Using AI to Build Against AI
17. Foundation uses AI heavily in its own product development. Where has it made the most difference to how the team works, and where is it still not reliable enough to trust?
AI has made the biggest difference in how we explore and implement. I think of our role as executives and leaders, especially Ken (our CTO) and me, as architects. We spend an enormous amount of time iterating on architecture, often with the help of AI, and then use the tools to help implement, test, review, and move faster.
Where I do not trust it is final authority. It cannot be the thing that decides whether a security model is correct, whether a cryptographic boundary is sound, or whether a high-risk action should happen. AI is very useful as a tool for a small team. It is not a root of trust.
18. Passport Prime ships with post-quantum encrypted Bluetooth, called QuantumLink. Is there a direct connection between that capability and the AI authorization work Foundation is doing, or are those separate tracks for now?

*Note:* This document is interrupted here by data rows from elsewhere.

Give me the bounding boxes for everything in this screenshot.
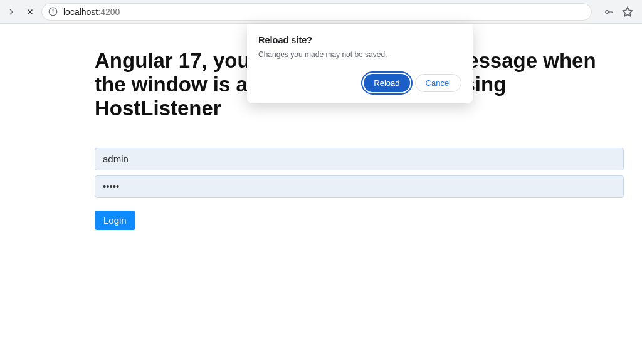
password-input[interactable] xyxy=(95,175,624,198)
address-bar[interactable]: localhost:4200 xyxy=(41,3,592,21)
reload-button[interactable]: Reload xyxy=(364,74,409,92)
star-icon[interactable] xyxy=(622,6,633,18)
svg-point-5 xyxy=(606,10,609,13)
dialog-message: Changes you made may not be saved. xyxy=(258,50,461,59)
login-button[interactable]: Login xyxy=(95,211,135,230)
svg-point-4 xyxy=(53,9,53,10)
nav-controls xyxy=(5,7,35,17)
url-port: :4200 xyxy=(98,7,120,17)
forward-icon[interactable] xyxy=(6,7,16,17)
cancel-button[interactable]: Cancel xyxy=(415,74,461,92)
info-icon[interactable] xyxy=(48,7,58,17)
reload-dialog: Reload site? Changes you made may not be… xyxy=(247,24,473,103)
dialog-actions: Reload Cancel xyxy=(258,74,461,92)
svg-marker-9 xyxy=(623,7,633,16)
dialog-title: Reload site? xyxy=(258,35,461,45)
close-icon[interactable] xyxy=(25,7,35,17)
url-text: localhost:4200 xyxy=(63,7,120,17)
toolbar-right xyxy=(603,6,637,18)
browser-chrome: localhost:4200 xyxy=(0,0,642,24)
key-icon[interactable] xyxy=(603,6,614,18)
username-input[interactable] xyxy=(95,148,624,170)
url-host: localhost xyxy=(63,7,98,17)
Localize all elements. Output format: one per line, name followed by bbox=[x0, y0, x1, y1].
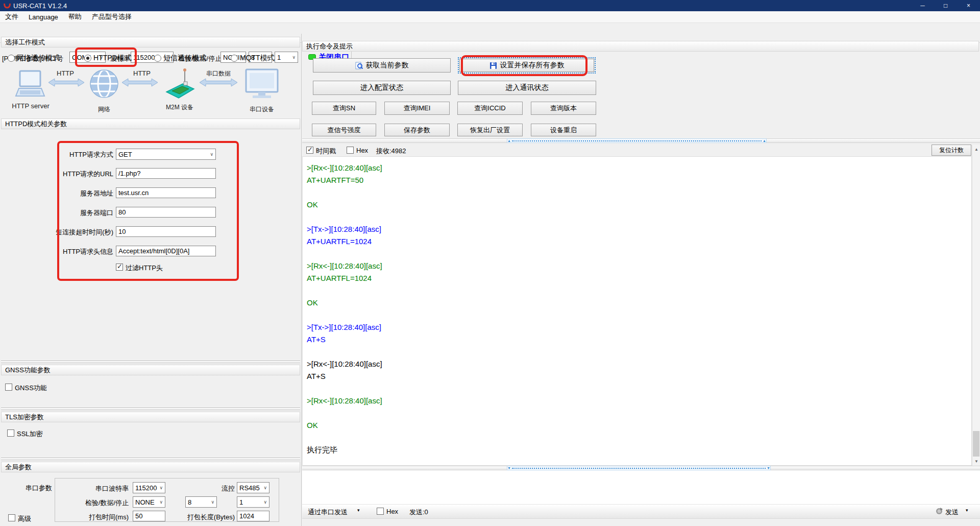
http-header-label: HTTP请求头信息 bbox=[58, 247, 113, 256]
pack-time-label: 打包时间(ms) bbox=[86, 513, 129, 522]
server-address-input[interactable] bbox=[116, 187, 216, 198]
tri-down-icon: ▼ bbox=[507, 466, 511, 470]
reset-counter-button[interactable]: 复位计数 bbox=[932, 145, 971, 156]
http-url-input[interactable] bbox=[116, 168, 216, 179]
http-method-select[interactable]: GET∨ bbox=[116, 149, 216, 160]
panel-divider bbox=[301, 34, 302, 526]
global-stopbits-select[interactable]: 1∨ bbox=[237, 496, 270, 508]
log-line bbox=[307, 432, 971, 444]
splitter-dots bbox=[512, 468, 766, 469]
log-line: AT+UARTFL=1024 bbox=[307, 235, 971, 248]
send-mode-button[interactable]: 通过串口发送 bbox=[308, 508, 348, 517]
radio-httpd-mode[interactable] bbox=[84, 55, 91, 62]
hex-send-label: Hex bbox=[386, 508, 398, 515]
global-baud-select[interactable]: 115200∨ bbox=[133, 482, 165, 493]
menu-language[interactable]: Language bbox=[23, 11, 63, 23]
log-line: >[Rx<-][10:28:40][asc] bbox=[307, 162, 971, 174]
menu-file[interactable]: 文件 bbox=[0, 11, 23, 23]
filter-http-header-checkbox[interactable] bbox=[116, 264, 123, 271]
log-line bbox=[307, 248, 971, 260]
close-button[interactable]: × bbox=[957, 0, 980, 11]
http-url-label: HTTP请求的URL bbox=[56, 170, 113, 179]
gnss-checkbox[interactable] bbox=[5, 384, 12, 391]
menu-bar: 文件 Language 帮助 产品型号选择 bbox=[0, 11, 980, 23]
pack-length-input[interactable] bbox=[237, 511, 270, 521]
send-input-area[interactable] bbox=[302, 470, 980, 504]
factory-reset-button[interactable]: 恢复出厂设置 bbox=[457, 124, 523, 136]
laptop-icon bbox=[13, 69, 47, 102]
tri-up-icon: ▲ bbox=[507, 138, 511, 143]
chevron-down-icon: ∨ bbox=[210, 499, 216, 505]
radio-net-passthrough[interactable] bbox=[8, 55, 15, 62]
menu-product-model[interactable]: 产品型号选择 bbox=[87, 11, 137, 23]
section-splitter[interactable] bbox=[1, 361, 300, 363]
focus-outline bbox=[458, 57, 596, 74]
diagram-node3-label: M2M 设备 bbox=[162, 103, 197, 112]
log-line: OK bbox=[307, 419, 971, 432]
flow-control-select[interactable]: RS485∨ bbox=[237, 482, 270, 493]
minimize-button[interactable]: ─ bbox=[911, 0, 934, 11]
enter-config-button[interactable]: 进入配置状态 bbox=[313, 81, 451, 95]
get-params-button[interactable]: 获取当前参数 bbox=[313, 58, 451, 73]
log-area: >[Rx<-][10:28:40][asc] AT+UARTFT=50 OK >… bbox=[302, 156, 972, 466]
advanced-label: 高级 bbox=[18, 514, 31, 523]
log-line: >[Tx->][10:28:40][asc] bbox=[307, 321, 971, 333]
query-version-button[interactable]: 查询版本 bbox=[531, 102, 596, 115]
window-title: USR-CAT1 V1.2.4 bbox=[13, 2, 67, 10]
server-port-input[interactable] bbox=[116, 207, 216, 218]
hex-send-checkbox[interactable] bbox=[377, 508, 384, 515]
splitter-handle[interactable]: ▼ ▼ bbox=[507, 466, 771, 470]
short-conn-timeout-input[interactable] bbox=[116, 226, 216, 237]
tri-down-icon: ▼ bbox=[767, 466, 770, 470]
menu-arrow-icon[interactable]: ▾ bbox=[966, 508, 968, 513]
log-line: >[Rx<-][10:28:40][asc] bbox=[307, 358, 971, 370]
send-button[interactable]: 发送 bbox=[945, 508, 959, 517]
query-sn-button[interactable]: 查询SN bbox=[312, 102, 376, 115]
http-header-input[interactable] bbox=[116, 246, 216, 256]
device-restart-button[interactable]: 设备重启 bbox=[531, 124, 596, 136]
ssl-label: SSL加密 bbox=[17, 429, 43, 439]
workmode-section-header: 选择工作模式 bbox=[1, 37, 300, 47]
diagram-link3-label: 串口数据 bbox=[205, 69, 232, 78]
scrollbar-thumb[interactable] bbox=[973, 431, 979, 457]
pack-time-input[interactable] bbox=[133, 511, 165, 521]
menu-arrow-icon[interactable]: ▾ bbox=[357, 508, 360, 513]
splitter-handle[interactable]: ▲ ▲ bbox=[507, 138, 767, 143]
global-databits-select[interactable]: 8∨ bbox=[185, 496, 217, 508]
log-vertical-scrollbar[interactable]: ▲ ▼ bbox=[972, 145, 980, 466]
app-window: USR-CAT1 V1.2.4 ─ □ × 文件 Language 帮助 产品型… bbox=[0, 0, 980, 526]
scroll-up-icon[interactable]: ▲ bbox=[972, 146, 980, 153]
log-line: >[Rx<-][10:28:40][asc] bbox=[307, 260, 971, 272]
global-parity-select[interactable]: NONE∨ bbox=[133, 496, 165, 508]
global-parity-label: 检验/数据/停止 bbox=[82, 498, 129, 508]
server-port-label: 服务器端口 bbox=[71, 208, 113, 218]
chevron-down-icon: ∨ bbox=[262, 485, 269, 490]
save-params-button[interactable]: 保存参数 bbox=[384, 124, 450, 136]
log-line: OK bbox=[307, 199, 971, 211]
log-line: AT+UARTFT=50 bbox=[307, 174, 971, 186]
query-imei-button[interactable]: 查询IMEI bbox=[384, 102, 450, 115]
log-line bbox=[307, 407, 971, 419]
enter-comm-button[interactable]: 进入通讯状态 bbox=[458, 81, 596, 95]
gnss-label: GNSS功能 bbox=[15, 384, 47, 393]
query-signal-button[interactable]: 查信号强度 bbox=[312, 124, 376, 136]
log-line bbox=[307, 211, 971, 223]
timestamp-label: 时间戳 bbox=[316, 147, 336, 156]
chevron-down-icon: ∨ bbox=[291, 55, 298, 60]
globe-network-icon bbox=[90, 68, 118, 101]
bottom-strip bbox=[302, 518, 980, 526]
radio-mqtt-mode[interactable] bbox=[231, 55, 238, 62]
advanced-checkbox[interactable] bbox=[8, 514, 15, 521]
query-iccid-button[interactable]: 查询ICCID bbox=[457, 102, 523, 115]
section-splitter[interactable] bbox=[1, 408, 300, 410]
stopbits-select[interactable]: 1∨ bbox=[275, 52, 298, 63]
ssl-checkbox[interactable] bbox=[7, 429, 14, 437]
timestamp-checkbox[interactable] bbox=[306, 147, 313, 154]
menu-help[interactable]: 帮助 bbox=[63, 11, 87, 23]
scroll-down-icon[interactable]: ▼ bbox=[972, 458, 980, 465]
hex-recv-checkbox[interactable] bbox=[347, 147, 354, 154]
radio-sms-passthrough[interactable] bbox=[154, 55, 161, 62]
maximize-button[interactable]: □ bbox=[934, 0, 957, 11]
diagram-node2-label: 网络 bbox=[94, 105, 114, 114]
section-splitter[interactable] bbox=[1, 458, 300, 460]
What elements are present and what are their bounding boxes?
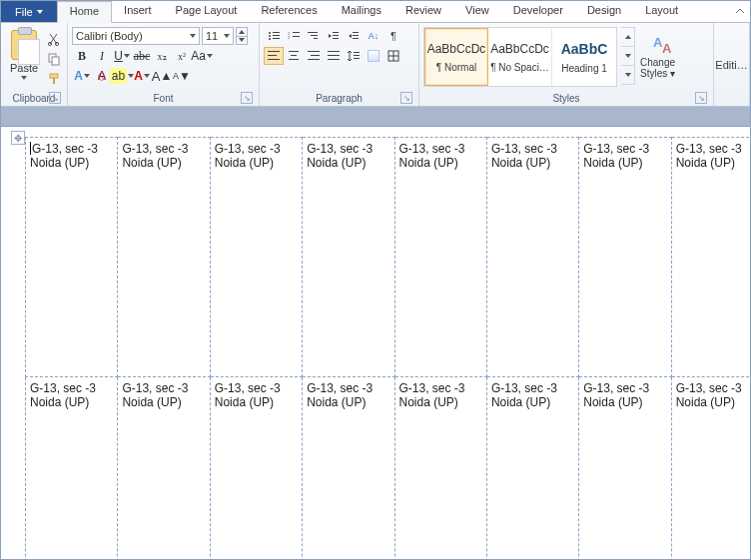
dialog-launcher-paragraph[interactable]: ↘ <box>400 92 412 104</box>
highlight-button[interactable]: ab <box>112 67 132 85</box>
align-center-button[interactable] <box>284 47 304 65</box>
line-spacing-button[interactable] <box>344 47 364 65</box>
multilevel-icon <box>308 31 320 41</box>
label-cell[interactable]: G-13, sec -3Noida (UP) <box>210 138 302 377</box>
tab-layout[interactable]: Layout <box>633 1 690 22</box>
align-left-button[interactable] <box>264 47 284 65</box>
scroll-up-button[interactable] <box>621 28 634 47</box>
chevron-down-icon <box>190 34 196 38</box>
label-cell[interactable]: G-13, sec -3Noida (UP) <box>210 377 302 561</box>
tab-home[interactable]: Home <box>57 1 112 23</box>
label-cell[interactable]: G-13, sec -3Noida (UP) <box>671 138 750 377</box>
bullets-button[interactable] <box>264 27 284 45</box>
label-cell[interactable]: G-13, sec -3Noida (UP) <box>579 377 671 561</box>
text-effects-button[interactable]: A <box>72 67 92 85</box>
format-painter-button[interactable] <box>45 71 63 87</box>
ribbon: Paste Clipboard ↘ <box>1 23 750 107</box>
tab-insert[interactable]: Insert <box>112 1 164 22</box>
group-label-styles: Styles ↘ <box>423 93 709 106</box>
dialog-launcher-styles[interactable]: ↘ <box>695 92 707 104</box>
label-cell[interactable]: G-13, sec -3Noida (UP) <box>118 377 210 561</box>
style-gallery-scroll[interactable] <box>621 27 635 85</box>
document-area[interactable]: ✥ G-13, sec -3Noida (UP) G-13, sec -3Noi… <box>1 127 750 560</box>
grow-font-a-button[interactable]: A▲ <box>152 67 172 85</box>
cut-button[interactable] <box>45 31 63 47</box>
gallery-expand-button[interactable] <box>621 66 634 84</box>
label-cell[interactable]: G-13, sec -3Noida (UP) <box>303 138 394 377</box>
tab-page-layout[interactable]: Page Layout <box>164 1 250 22</box>
label-cell[interactable]: G-13, sec -3Noida (UP) <box>303 377 394 561</box>
align-right-button[interactable] <box>304 47 324 65</box>
label-cell[interactable]: G-13, sec -3Noida (UP) <box>394 377 486 561</box>
italic-button[interactable]: I <box>92 47 112 65</box>
tab-references[interactable]: References <box>249 1 329 22</box>
tab-review[interactable]: Review <box>393 1 453 22</box>
dialog-launcher-font[interactable]: ↘ <box>241 92 253 104</box>
underline-button[interactable]: U <box>112 47 132 65</box>
borders-button[interactable] <box>383 47 403 65</box>
change-styles-label: Change Styles ▾ <box>640 57 686 79</box>
align-center-icon <box>288 51 300 61</box>
tab-file[interactable]: File <box>1 1 57 22</box>
label-cell[interactable]: G-13, sec -3Noida (UP) <box>26 377 118 561</box>
superscript-button[interactable]: x² <box>172 47 192 65</box>
svg-text:2: 2 <box>288 35 291 40</box>
label-cell[interactable]: G-13, sec -3Noida (UP) <box>394 138 486 377</box>
triangle-up-icon <box>239 30 245 34</box>
shrink-font-a-button[interactable]: A▼ <box>172 67 192 85</box>
chevron-down-icon <box>21 76 27 80</box>
svg-rect-7 <box>273 32 280 33</box>
dialog-launcher-clipboard[interactable]: ↘ <box>49 92 61 104</box>
font-size-combo[interactable]: 11 <box>202 27 234 45</box>
increase-indent-button[interactable] <box>344 27 364 45</box>
label-cell[interactable]: G-13, sec -3Noida (UP) <box>26 138 118 377</box>
decrease-indent-button[interactable] <box>324 27 344 45</box>
tab-design[interactable]: Design <box>575 1 633 22</box>
bold-button[interactable]: B <box>72 47 92 65</box>
grow-font-button[interactable] <box>237 28 247 37</box>
font-color-button[interactable]: A <box>132 67 152 85</box>
font-size-stepper[interactable] <box>236 27 248 45</box>
style-no-spacing[interactable]: AaBbCcDc ¶ No Spaci… <box>488 28 552 86</box>
ribbon-collapse-button[interactable] <box>730 1 750 22</box>
sort-button[interactable]: A↓ <box>364 27 383 45</box>
align-justify-button[interactable] <box>324 47 344 65</box>
subscript-button[interactable]: x₂ <box>152 47 172 65</box>
editing-label: Editi… <box>715 59 747 71</box>
table-row: G-13, sec -3Noida (UP) G-13, sec -3Noida… <box>26 138 751 377</box>
scroll-down-button[interactable] <box>621 47 634 66</box>
numbering-button[interactable]: 12 <box>284 27 304 45</box>
label-cell[interactable]: G-13, sec -3Noida (UP) <box>486 138 578 377</box>
multilevel-list-button[interactable] <box>304 27 324 45</box>
copy-button[interactable] <box>45 51 63 67</box>
chevron-down-icon <box>37 10 43 14</box>
label-cell[interactable]: G-13, sec -3Noida (UP) <box>118 138 210 377</box>
align-right-icon <box>308 51 320 61</box>
style-normal[interactable]: AaBbCcDc ¶ Normal <box>424 28 488 86</box>
tab-mailings[interactable]: Mailings <box>330 1 393 22</box>
change-case-button[interactable]: Aa <box>192 47 212 65</box>
group-font: Calibri (Body) 11 B I U abc x₂ x² <box>68 23 260 106</box>
table-move-handle[interactable]: ✥ <box>11 131 25 145</box>
labels-table[interactable]: G-13, sec -3Noida (UP) G-13, sec -3Noida… <box>25 137 750 560</box>
font-size-value: 11 <box>206 30 218 42</box>
paste-button[interactable]: Paste <box>5 27 43 89</box>
svg-rect-20 <box>333 35 339 36</box>
show-marks-button[interactable]: ¶ <box>383 27 403 45</box>
label-cell[interactable]: G-13, sec -3Noida (UP) <box>671 377 750 561</box>
change-styles-button[interactable]: AA Change Styles ▾ <box>639 27 687 85</box>
shading-button[interactable] <box>364 47 383 65</box>
svg-rect-9 <box>273 35 280 36</box>
tab-developer[interactable]: Developer <box>501 1 575 22</box>
shrink-font-button[interactable] <box>237 37 247 45</box>
style-name: ¶ No Spaci… <box>490 62 549 73</box>
tab-view[interactable]: View <box>453 1 501 22</box>
svg-rect-17 <box>311 35 318 36</box>
font-name-combo[interactable]: Calibri (Body) <box>72 27 200 45</box>
label-cell[interactable]: G-13, sec -3Noida (UP) <box>579 138 671 377</box>
style-heading1[interactable]: AaBbC Heading 1 <box>552 28 616 86</box>
strikethrough-button[interactable]: abc <box>132 47 152 65</box>
paste-icon <box>11 30 37 60</box>
label-cell[interactable]: G-13, sec -3Noida (UP) <box>486 377 578 561</box>
shading-icon <box>368 50 379 62</box>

There is a direct architectural connection, even if the first user-facing use cases are broader than AI. QuantumLink exists because we do not want to trust Bluetooth. The Bluetooth chip is treated as an untrusted transport; the sensitive communication is encrypted and authenticated above it, and the radio does not become part of the trust boundary.
We are also launching a server-based model where any app or service can initiate a new, unique QuantumLink connection with Passport Prime, then send messages over a relay path: our server to the mobile app to Passport hardware. That makes it much easier to send data to and from Passport for review and approval, without turning the relay network or Bluetooth link into the authority itself.
What Human Control Actually Requires
19. Foundation’s stated mission is keeping humans in control of their digital lives. As AI agents become more capable and more embedded in daily decisions, what does genuine human control actually require? Not in theory. In practice.
In practice, human control requires separation. The tool doing the work should not also hold final authority over the work. If an agent can access the credential, approve the action, and execute the action inside the same environment, then the human is mostly supervising after the fact.
Real control means the human can see the action, understand the consequence, approve or deny it on independent hardware, and revoke authority when something goes wrong. It also means the system should not ask for approval on everything. It needs policy: automate the safe things, constrain the medium-risk things, and escalate the actions that actually matter.
20. For developers building AI agents today, what is the one thing they are most likely getting wrong about authorization, identity, or keeping humans in the loop?
They are treating human-in-the-loop as a UX pattern instead of a security boundary. A chat prompt that says “approve?” is not the same thing as authorization if the agent already has the token, browser session, or API capability needed to act.
The question developers should ask is: could the agent still do this if the human said no? If the answer is yes, then the human was not actually in control. You need to remove ambient authority, bind permissions to specific actions, and put the final approval somewhere the agent cannot rewrite.